TCF7L2 Genetic Variants do not Influence Insulin Sensitivity or Secretion Indices in Autoantibody-positive Individuals at Risk for Type 1 Diabetes
Objective: We aimed to test whether type 2 diabetes (T2D)-associated TCF7L2 genetic variants affect insulin sensitivity or secretion in autoantibody-positive relatives at risk for type 1 diabetes (T1D).
Research Design and Methods: We studied autoantibody-positive TrialNet Pathway to Prevention study participants (n=1,061; mean age=16.3 years) with TCF7L2 SNP information and baseline oral glucose tolerance test (OGTT) to calculate indices of insulin sensitivity and secretion. With Bonferroni correction for multiple comparisons, p-values <0.0086 were considered statistically significant.
Results: None, one and two T2D-linked TCF7L2 alleles were present, respectively, in 48.1%, 43.9% and 8.0% of the participants. Insulin sensitivity (as reflected by 1/IF) decreased with increasing BMI-Z-score and was lower in Hispanics. Insulin secretion (as measured by 30-min C-peptide index) positively correlated with age and BMI-Z-score. Oral disposition index was negatively correlated with age, BMI-Z-score and Hispanic ethnicity. None of the indices were associated with TCF7L2 SNPs.
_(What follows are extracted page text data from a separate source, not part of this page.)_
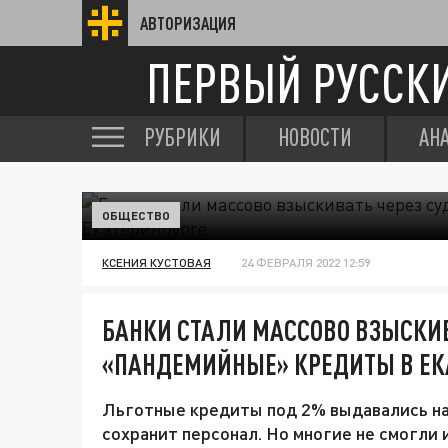
АВТОРИЗАЦИЯ
ПЕРВЫЙ РУССК
РУБРИКИ
НОВОСТИ
АН
ОБЩЕСТВО
КСЕНИЯ КУСТОВАЯ
24 ФЕВРАЛЯ 2022 12:59
БАНКИ СТАЛИ МАССОВО ВЗЫСКИВ
«ПАНДЕМИЙНЫЕ» КРЕДИТЫ В ЕК
Льготные кредиты под 2% выдавались на 
сохранит персонал. Но многие не смогли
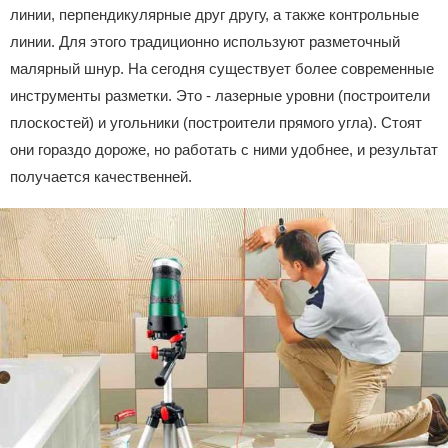
линии, перпендикулярные друг другу, а также контрольные
линии. Для этого традиционно используют разметочный
малярный шнур. На сегодня существует более современные
инструменты разметки. Это - лазерные уровни (построители
плоскостей) и угольники (построители прямого угла). Стоят
они гораздо дороже, но работать с ними удобнее, и результат
получается качественней.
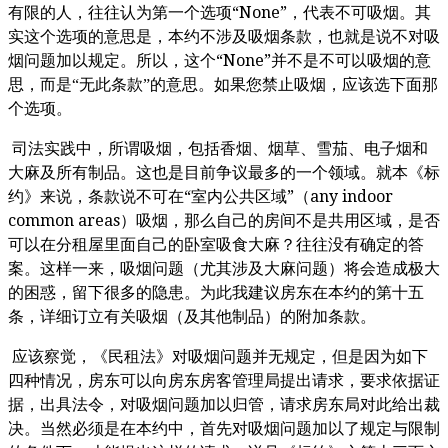
“None”
有限的人，往往认为第一个选项
，代表不可吸烟。其
实这个选项的意思是，本约不涉及吸烟条款，也就是说不对吸
“None”
烟问题加以规定。所以，这个
并不是不可以吸烟的意
思，而是“无此条款”的意思。如果您禁止吸烟，应该选下面那
个选项。
司法实践中，所谓吸烟，包括香烟、烟草、雪茄、电子烟和
大麻及所有制品。这也是目前争议最多的一个领域。就本《标
“
”
any indoor
约》来说，条款说不可在
室内公共区域
（
common areas
）吸烟，那么自己的房间不是共用区域，是否
可以在分租屋里面自己的卧室吸食大麻？往往没有确定的答
案。这样一来，吸烟问题（尤其涉及大麻问题）将会造成极大
的困惑，留下很多的隐患。为此我建议房东在本约的第十五
条，详细订立有关吸烟（及其他制品）的附加条款。
应该察觉，《民租法》对吸烟问题并无规定，但是因为如下
四种情况，房东可以向房东房客管理局提出请求，要求依据证
据，出具法令，对吸烟问题加以归管，请求房东局对此给出裁
决。当然必须是在本约中，首先对吸烟问题加以了规定与限制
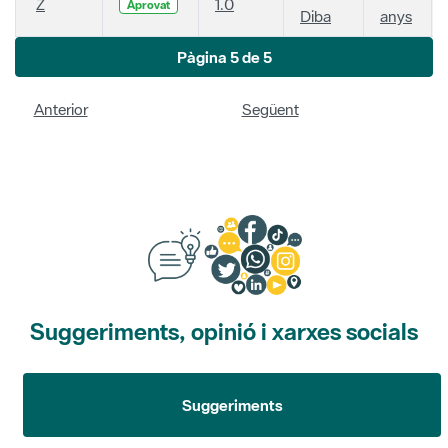
Z
1.0
Aprovat
Diba
anys
Pàgina 5 de 5
Anterior
Següent
Suggeriments, opinió i xarxes socials
Suggeriments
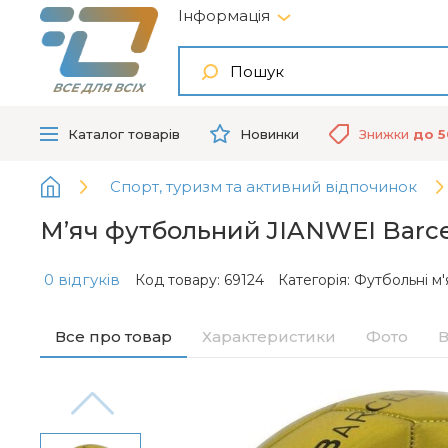
Інформація
ВСЕ ДЛЯ ВСІХ
Каталог
товарів
Новинки
Знижки
до 
Спорт, туризм та активний відпочинок
М’яч футбольний JIANWEI Barcel
0 відгуків
Код товару: 69124
Категорія:
Футбольні м'
Все про товар
Характеристики
Фото
В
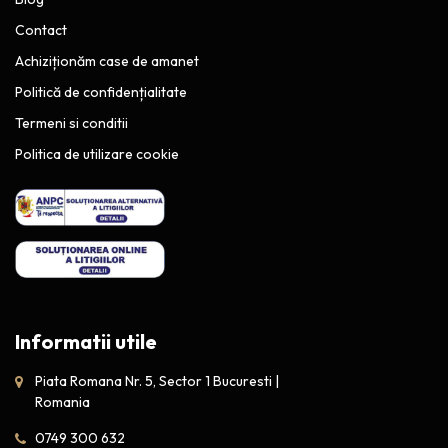
Contact
Achiziționăm case de amanet
Politică de confidențialitate
Termeni si conditii
Politica de utilizare cookie
Informatii utile
Piata Romana Nr. 5, Sector 1 Bucuresti |
Romania
0749 300 632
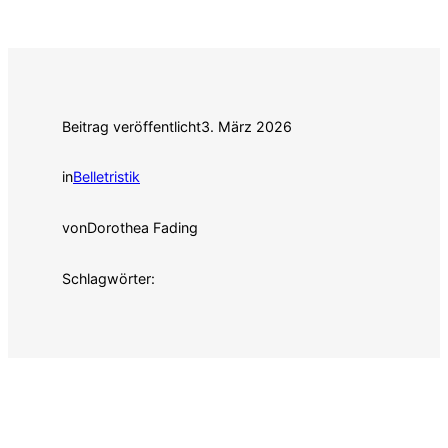
Beitrag veröffentlicht
3. März 2026
in
Belletristik
von
Dorothea Fading
Schlagwörter:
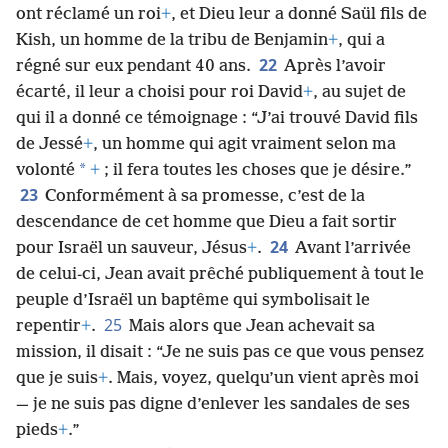
ont réclamé un roi
+
, et Dieu leur a donné Saül fils de
Kish, un homme de la tribu de Benjamin
+
, qui a
22
régné sur eux pendant 40 ans.
Après l’avoir
écarté, il leur a choisi pour roi David
+
, au sujet de
qui il a donné ce témoignage : “J’ai trouvé David fils
de Jessé
+
, un homme qui agit vraiment selon ma
*
volonté
+
; il fera toutes les choses que je désire.”
23
Conformément à sa promesse, c’est de la
descendance de cet homme que Dieu a fait sortir
24
pour Israël un sauveur, Jésus
+
.
Avant l’arrivée
de celui-ci, Jean avait prêché publiquement à tout le
peuple d’Israël un baptême qui symbolisait le
25
repentir
+
.
Mais alors que Jean achevait sa
mission, il disait : “Je ne suis pas ce que vous pensez
que je suis
+
. Mais, voyez, quelqu’un vient après moi
— je ne suis pas digne d’enlever les sandales de ses
pieds
+
.”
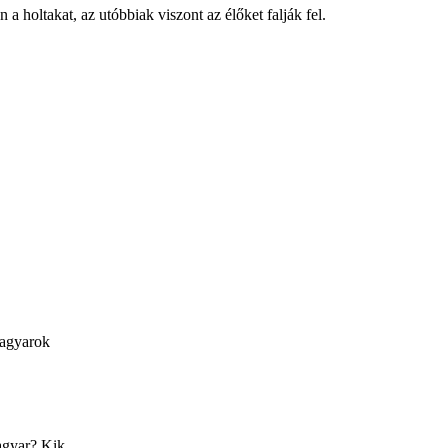
a holtakat, az utóbbiak viszont az élőket falják fel.
Magyarok
agyar? Kik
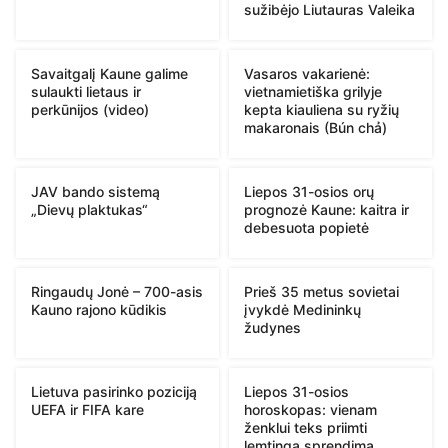
sužibėjo Liutauras Valeika
Savaitgalį Kaune galime
Vasaros vakarienė:
sulaukti lietaus ir
vietnamietiška grilyje
perkūnijos (video)
kepta kiauliena su ryžių
makaronais (Bún chả)
JAV bando sistemą
Liepos 31-osios orų
„Dievų plaktukas“
prognozė Kaune: kaitra ir
debesuota popietė
Ringaudų Jonė – 700-asis
Prieš 35 metus sovietai
Kauno rajono kūdikis
įvykdė Medininkų
žudynes
Lietuva pasirinko poziciją
Liepos 31-osios
UEFA ir FIFA kare
horoskopas: vienam
ženklui teks priimti
lemtingą sprendimą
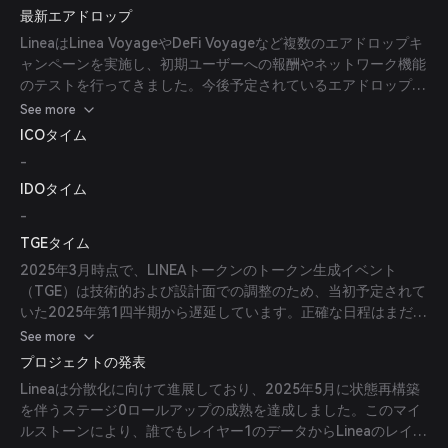
最新エアドロップ
す。
LineaはLinea VoyageやDeFi Voyageなど複数のエアドロップキ
ャンペーンを実施し、初期ユーザーへの報酬やネットワーク機能
のテストを行ってきました。今後予定されているエアドロップの
具体的な日程や参加資格についてはまだ発表されていません。
See more
ICOタイム
-
IDOタイム
-
TGEタイム
2025年3月時点で、LINEAトークンのトークン生成イベント
（TGE）は技術的および設計面での調整のため、当初予定されて
いた2025年第1四半期から遅延しています。正確な日程はまだ確
定していません。
See more
プロジェクトの発表
Lineaは分散化に向けて進展しており、2025年5月に状態再構築
を伴うステージ0ロールアップの成熟を達成しました。このマイ
ルストーンにより、誰でもレイヤー1のデータからLineaのレイヤ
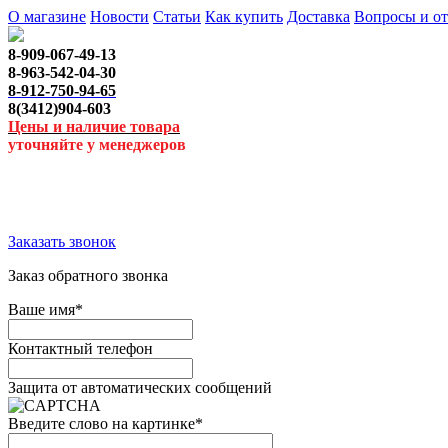
О магазине
Новости
Статьи
Как купить
Доставка
Вопросы и о
8-909-067-49-13
8-963-542-04-30
8-912-750-94-65
8(3412)904-603
Цены и наличие товара
уточняйте у менеджеров
Заказать звонок
Заказ обратного звонка
Ваше имя
*
Контактный телефон
Защита от автоматических сообщений
Введите слово на картинке
*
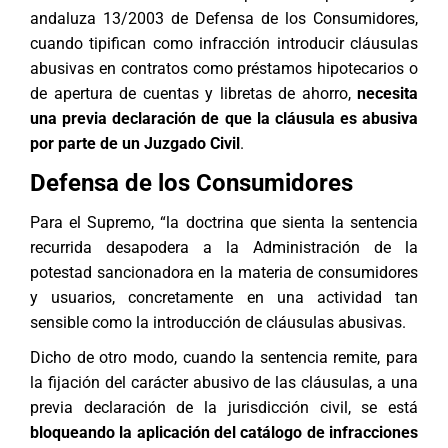
andaluza 13/2003 de Defensa de los Consumidores,
cuando tipifican como infracción introducir cláusulas
abusivas en contratos como préstamos hipotecarios o
de apertura de cuentas y libretas de ahorro,
necesita
una previa declaración de que la cláusula es abusiva
por parte de un Juzgado Civil
.
Defensa de los Consumidores
Para el Supremo, “la doctrina que sienta la sentencia
recurrida desapodera a la Administración de la
potestad sancionadora en la materia de consumidores
y usuarios, concretamente en una actividad tan
sensible como la introducción de cláusulas abusivas.
Dicho de otro modo, cuando la sentencia remite, para
la fijación del carácter abusivo de las cláusulas, a una
previa declaración de la jurisdicción civil, se está
bloqueando la aplicación del catálogo de infracciones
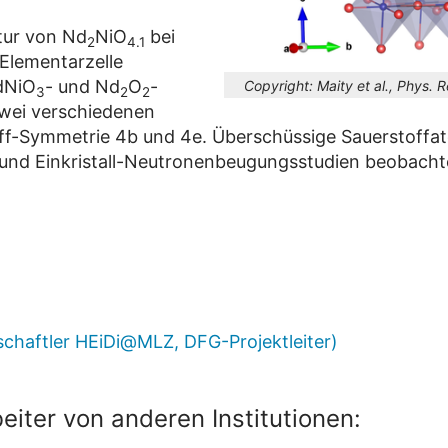
tur von Nd
NiO
bei
2
4.1
Elementarzelle
dNiO
- und Nd
O
-
Copyright:
Maity et al., Phys. R
3
2
2
zwei verschiedenen
ff-Symmetrie 4b und 4e. Überschüssige Sauerstoffat
- und Einkristall-Neutronenbeugungsstudien beobachtet
chaftler HEiDi@MLZ, DFG-Projektleiter)
eiter von anderen Institutionen:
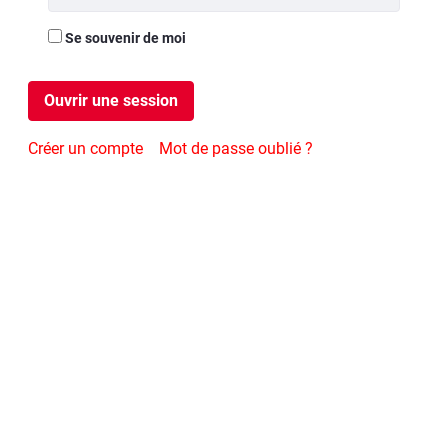
Se souvenir de moi
Ouvrir une session
Créer un compte
Mot de passe oublié ?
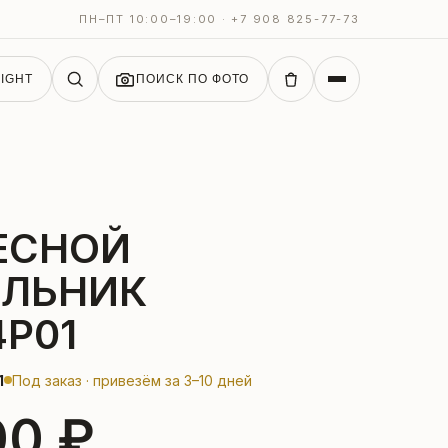
ПН–ПТ 10:00–19:00 · +7 908 825-77-73
IGHT
ПОИСК ПО ФОТО
ЕСНОЙ
ИЛЬНИК
4P01
1
Под заказ · привезём за 3–10 дней
00 ₽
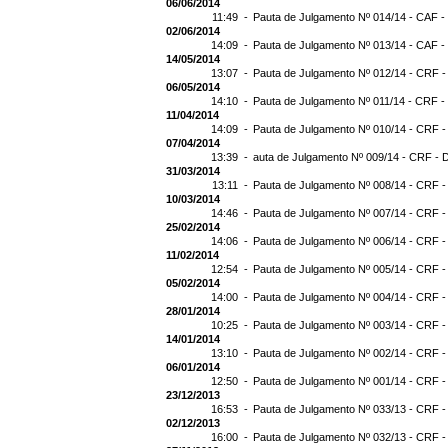
06/06/2014
11:49 -
Pauta de Julgamento Nº 014/14 - CAF -
02/06/2014
14:09 -
Pauta de Julgamento Nº 013/14 - CAF -
14/05/2014
13:07 -
Pauta de Julgamento Nº 012/14 - CRF -
06/05/2014
14:10 -
Pauta de Julgamento Nº 011/14 - CRF -
11/04/2014
14:09 -
Pauta de Julgamento Nº 010/14 - CRF -
07/04/2014
13:39 -
auta de Julgamento Nº 009/14 - CRF - 
31/03/2014
13:11 -
Pauta de Julgamento Nº 008/14 - CRF -
10/03/2014
14:46 -
Pauta de Julgamento Nº 007/14 - CRF -
25/02/2014
14:06 -
Pauta de Julgamento Nº 006/14 - CRF -
11/02/2014
12:54 -
Pauta de Julgamento Nº 005/14 - CRF -
05/02/2014
14:00 -
Pauta de Julgamento Nº 004/14 - CRF -
28/01/2014
10:25 -
Pauta de Julgamento Nº 003/14 - CRF -
14/01/2014
13:10 -
Pauta de Julgamento Nº 002/14 - CRF -
06/01/2014
12:50 -
Pauta de Julgamento Nº 001/14 - CRF -
23/12/2013
16:53 -
Pauta de Julgamento Nº 033/13 - CRF -
02/12/2013
16:00 -
Pauta de Julgamento Nº 032/13 - CRF -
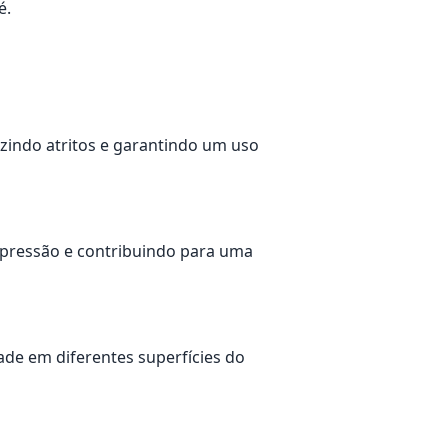
é.
uzindo atritos e garantindo um uso
 pressão e contribuindo para uma
ade em diferentes superfícies do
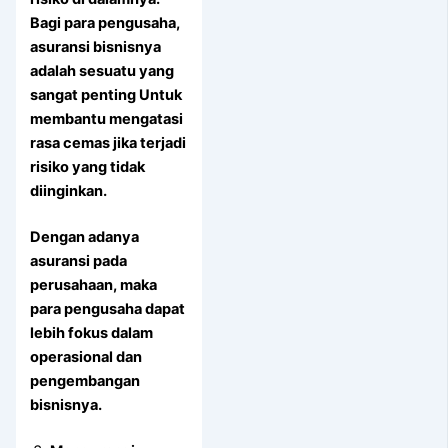
Bagi para pengusaha,
asuransi bisnisnya
adalah sesuatu yang
sangat penting Untuk
membantu mengatasi
rasa cemas jika terjadi
risiko yang tidak
diinginkan.
Dengan adanya
asuransi pada
perusahaan, maka
para pengusaha dapat
lebih fokus dalam
operasional dan
pengembangan
bisnisnya.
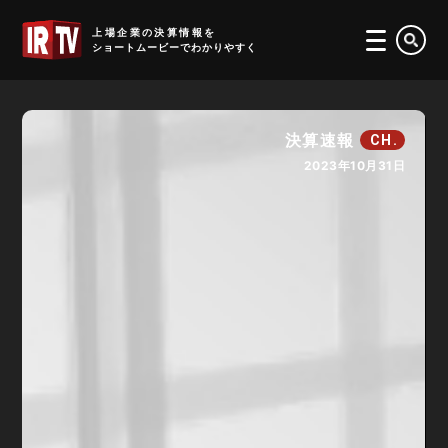
IRTV
上場企業の決算情報を
ショートムービーでわかりやすく
決算速報
CH.
2023年10月31日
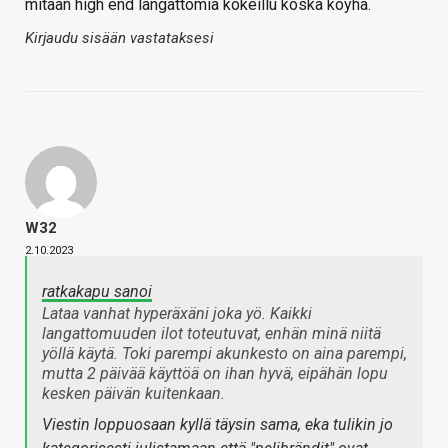
mitään high end langattomia kokeillu koska köyhä.
Kirjaudu sisään vastataksesi
W32
2.10.2023
ratkakapu sanoi
Lataa vanhat hyperäxäni joka yö. Kaikki
langattomuuden ilot toteutuvat, enhän minä niitä
yöllä käytä. Toki parempi akunkesto on aina parempi,
mutta 2 päivää käyttöä on ihan hyvä, eipähän lopu
kesken päivän kuitenkaan.
Viestin loppuosaan kyllä täysin sama, eka tulikin jo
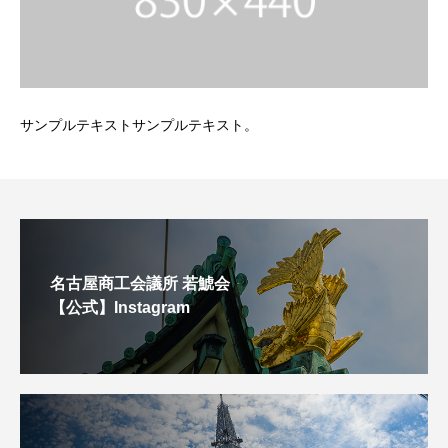
サンプルテキストサンプルテキスト。
名古屋商工会議所 若鯱会
【公式】Instagram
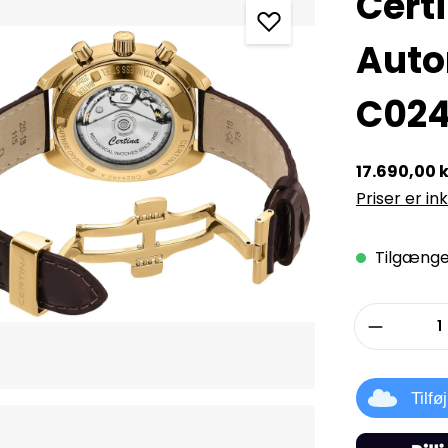
Cert
Auto
C024
17.690,00 k
Priser er in
Tilgængel
Produkt
Tilfø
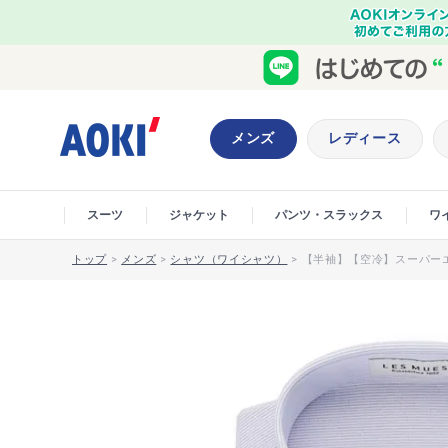
メンズ
レディース
スーツ
ジャケット
パンツ・スラックス
ワ
トップ
>
メンズ
>
シャツ（ワイシャツ）
>
【半袖】【空冷】スーパーエ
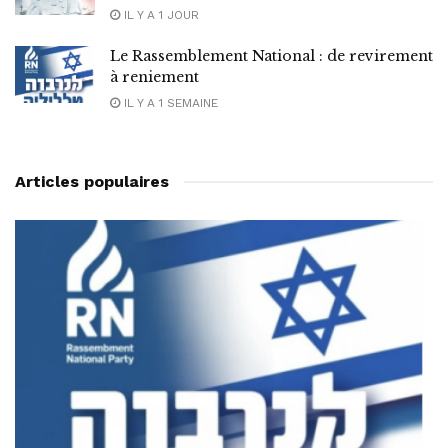
IL Y A 1 JOUR
Le Rassemblement National : de revirement
à reniement
IL Y A 1 SEMAINE
Articles populaires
In multivariate analysis models with age, BMI Z-score, ethnicity, sex and TCF7L2 alleles as independent variables, C-peptide index increased with age, while BMI Z-score was associated with higher insulin secretion (C-peptide index), lower insulin sensitivity (1/IF) and lower disposition index; there was no significant effect of the TCF7L2 SNPs on any of these indices. When restricting the analyses to participants with normal OGTT (n=743, 70%), the results were similar.
Conclusions: In non-diabetic autoantibody-positive individuals, TCF7L2 SNPs were not related to insulin sensitivity or secretion indices after accounting for BMI-Z-score, age, sex and ethnicity.